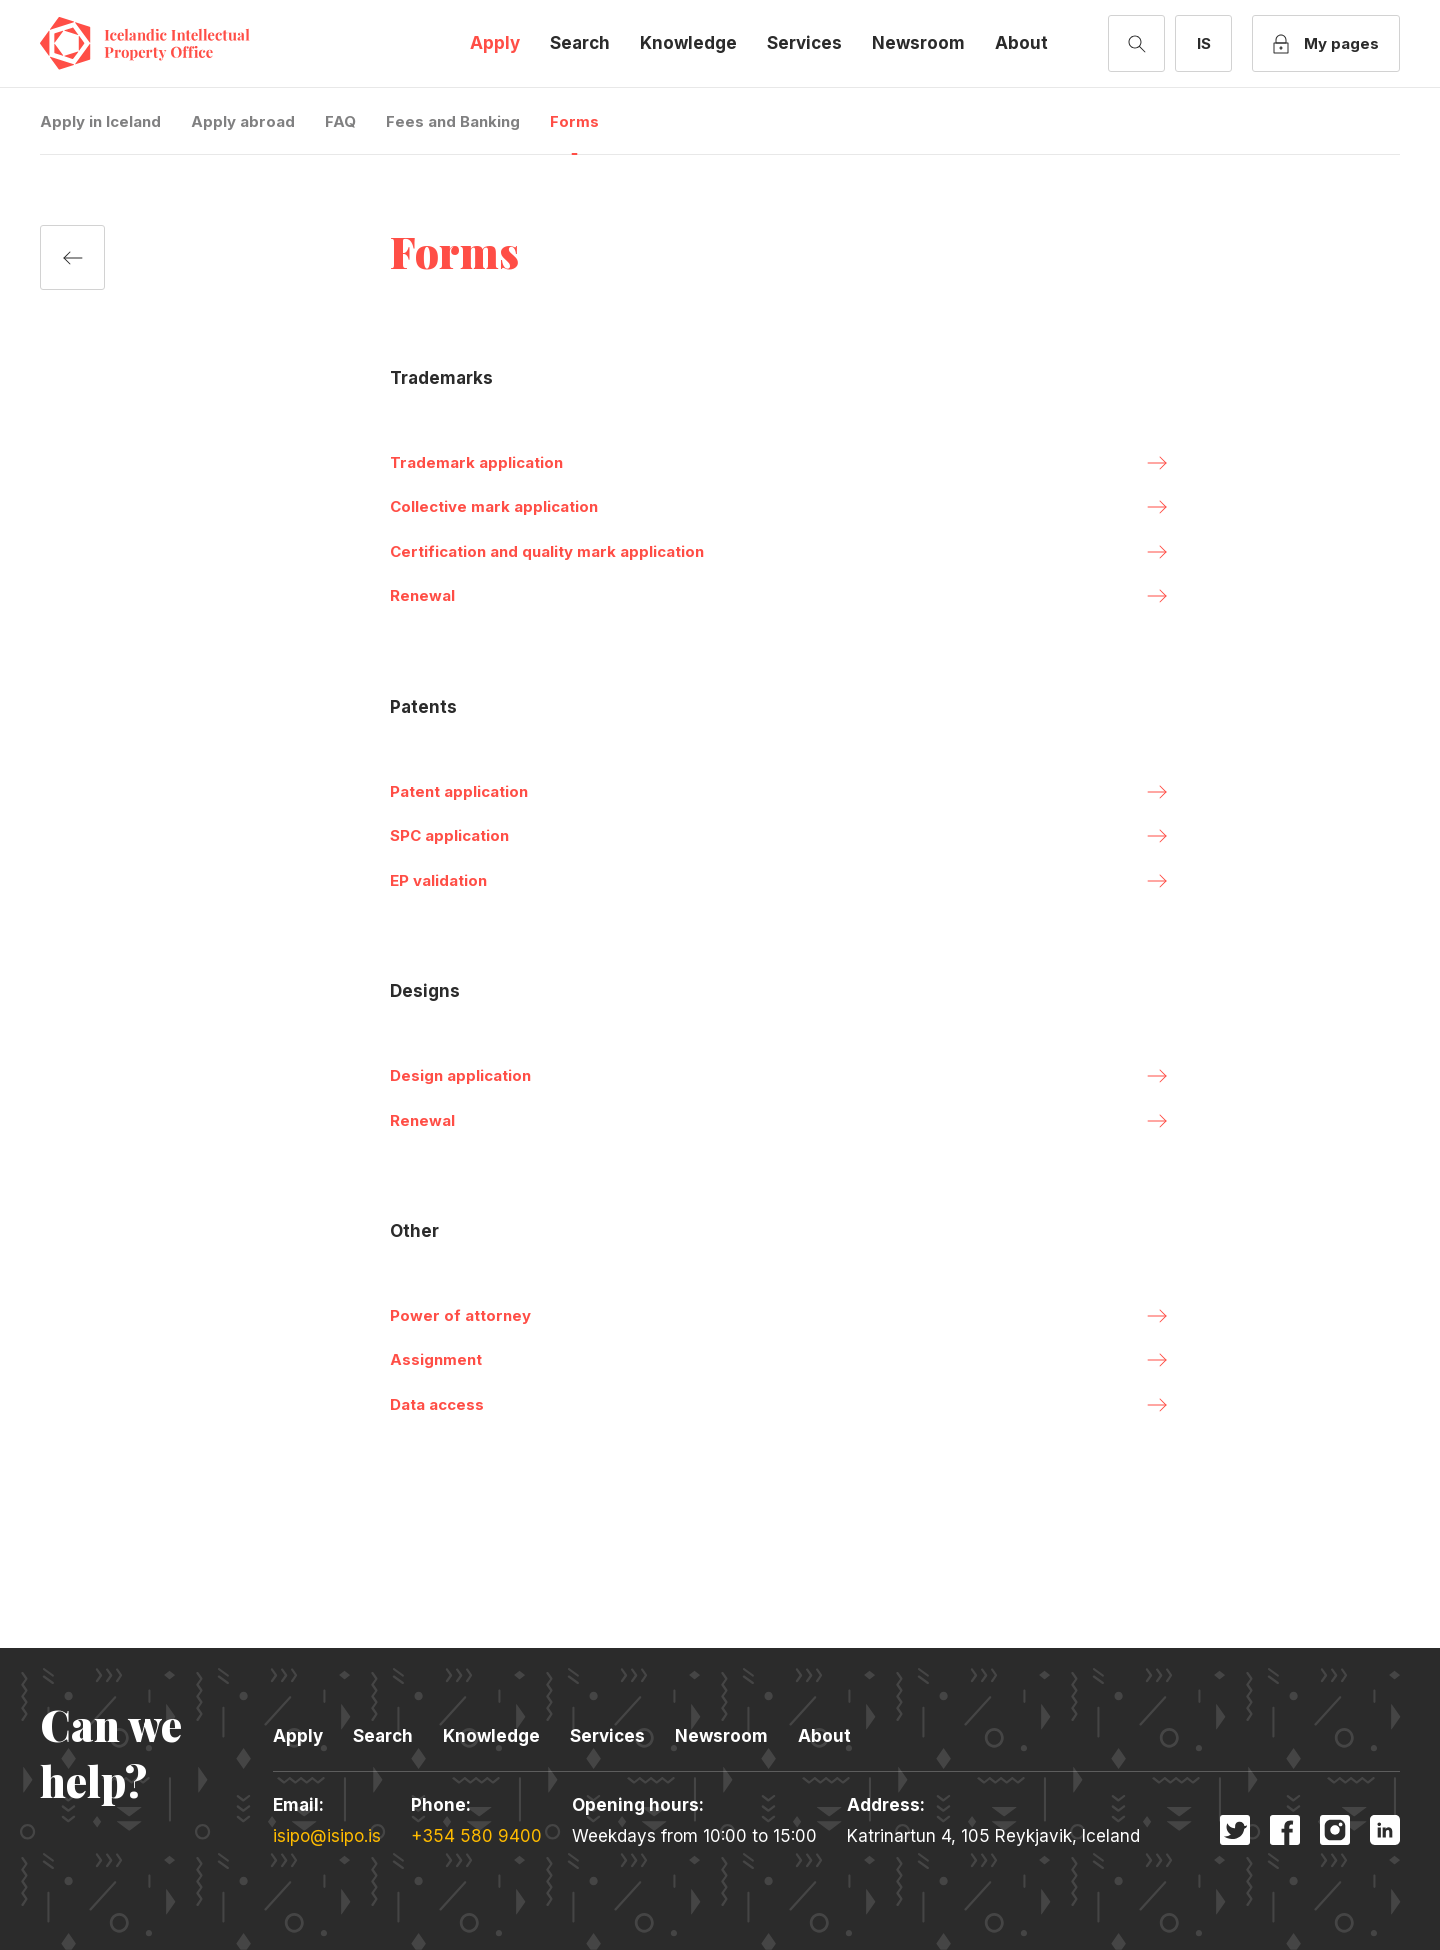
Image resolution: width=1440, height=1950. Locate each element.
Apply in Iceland (100, 121)
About (1021, 43)
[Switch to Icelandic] (1203, 43)
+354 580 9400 (476, 1836)
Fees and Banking (453, 121)
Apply (495, 43)
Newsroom (918, 43)
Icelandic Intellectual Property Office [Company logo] (160, 43)
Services (804, 43)
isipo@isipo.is (327, 1836)
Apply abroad (243, 121)
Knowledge (688, 43)
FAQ (340, 121)
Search (580, 43)
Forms (574, 121)
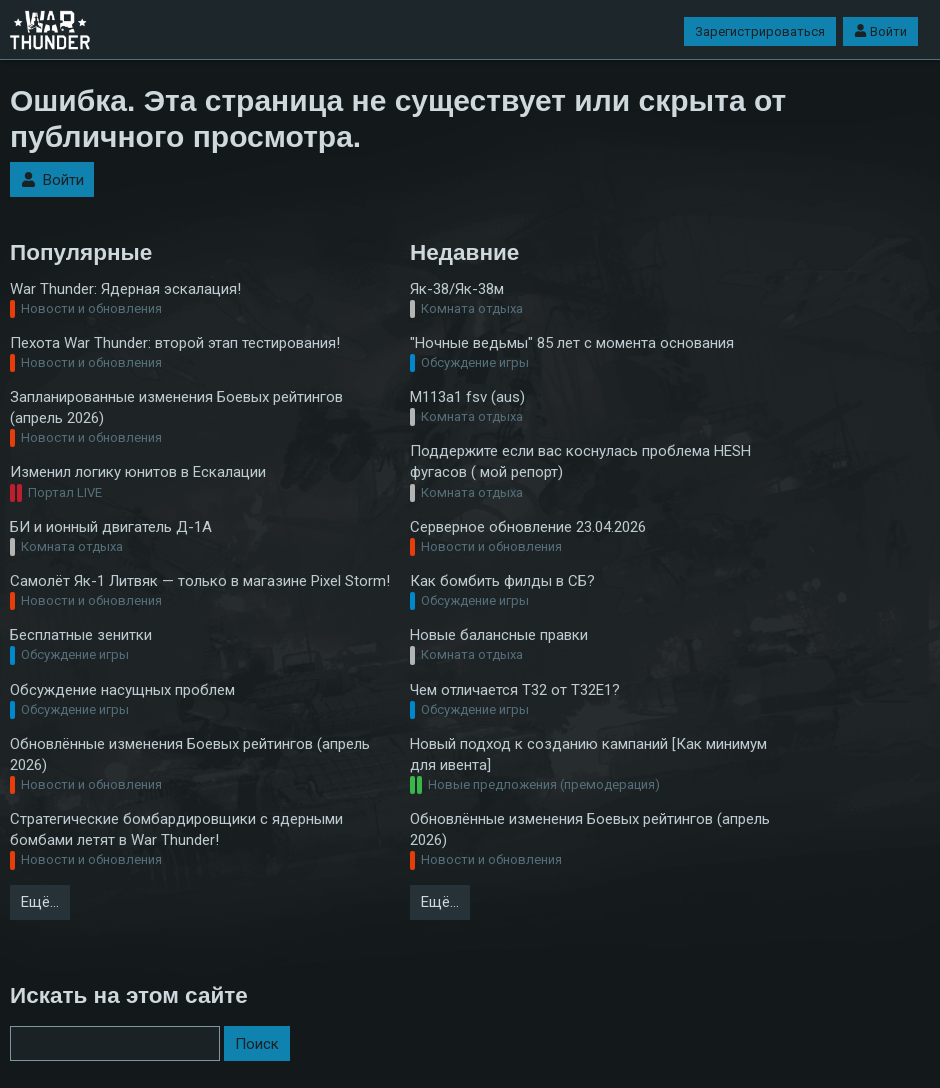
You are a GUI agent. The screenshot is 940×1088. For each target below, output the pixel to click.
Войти (880, 31)
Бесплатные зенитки (81, 635)
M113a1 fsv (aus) (467, 397)
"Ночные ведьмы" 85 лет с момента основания (572, 343)
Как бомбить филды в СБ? (502, 581)
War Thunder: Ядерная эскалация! (125, 289)
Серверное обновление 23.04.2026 (528, 527)
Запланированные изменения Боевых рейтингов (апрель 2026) (176, 407)
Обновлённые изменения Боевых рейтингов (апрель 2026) (190, 754)
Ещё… (40, 902)
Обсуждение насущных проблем (122, 690)
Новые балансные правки (499, 635)
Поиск (257, 1044)
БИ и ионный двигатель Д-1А (111, 527)
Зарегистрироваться (760, 31)
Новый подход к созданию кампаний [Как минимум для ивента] (588, 754)
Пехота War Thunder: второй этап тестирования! (175, 343)
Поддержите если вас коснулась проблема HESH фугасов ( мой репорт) (580, 461)
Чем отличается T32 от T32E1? (515, 690)
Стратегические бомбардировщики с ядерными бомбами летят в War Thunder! (176, 829)
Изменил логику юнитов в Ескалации (138, 472)
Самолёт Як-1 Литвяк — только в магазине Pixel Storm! (200, 581)
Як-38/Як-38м (457, 289)
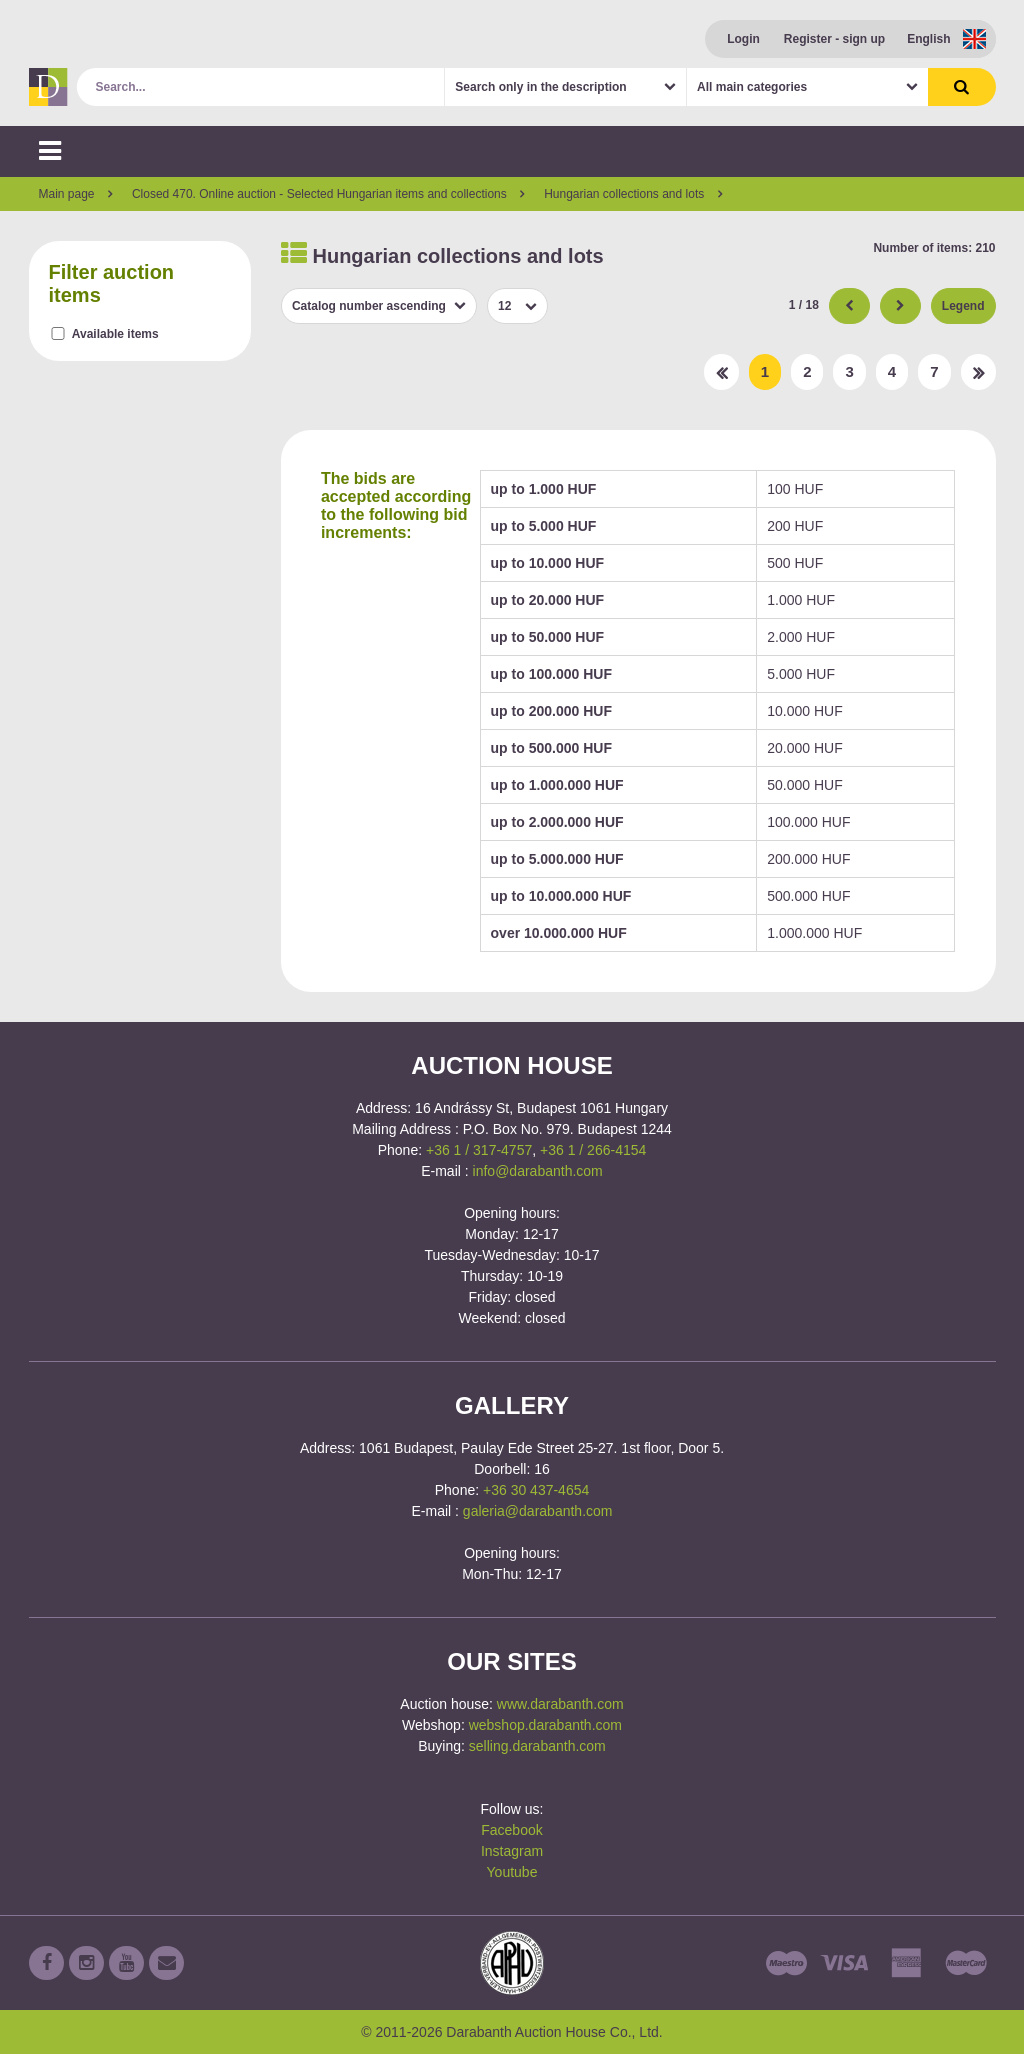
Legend (963, 306)
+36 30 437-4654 (536, 1490)
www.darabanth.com (560, 1704)
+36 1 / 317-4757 (479, 1150)
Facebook (511, 1830)
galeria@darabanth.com (538, 1511)
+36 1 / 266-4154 (593, 1150)
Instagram (512, 1851)
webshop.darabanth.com (545, 1725)
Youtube (512, 1872)
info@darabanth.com (538, 1171)
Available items (115, 334)
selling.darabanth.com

→ **Brief**:
Produce a verbatim copy of the lines from the one holding "Instagram (512, 1851)" to the final line of the data, and nothing more.

→ **Solved problem**:
Instagram (512, 1851)
webshop.darabanth.com (545, 1725)
Youtube (512, 1872)
info@darabanth.com (538, 1171)
Available items (115, 334)
selling.darabanth.com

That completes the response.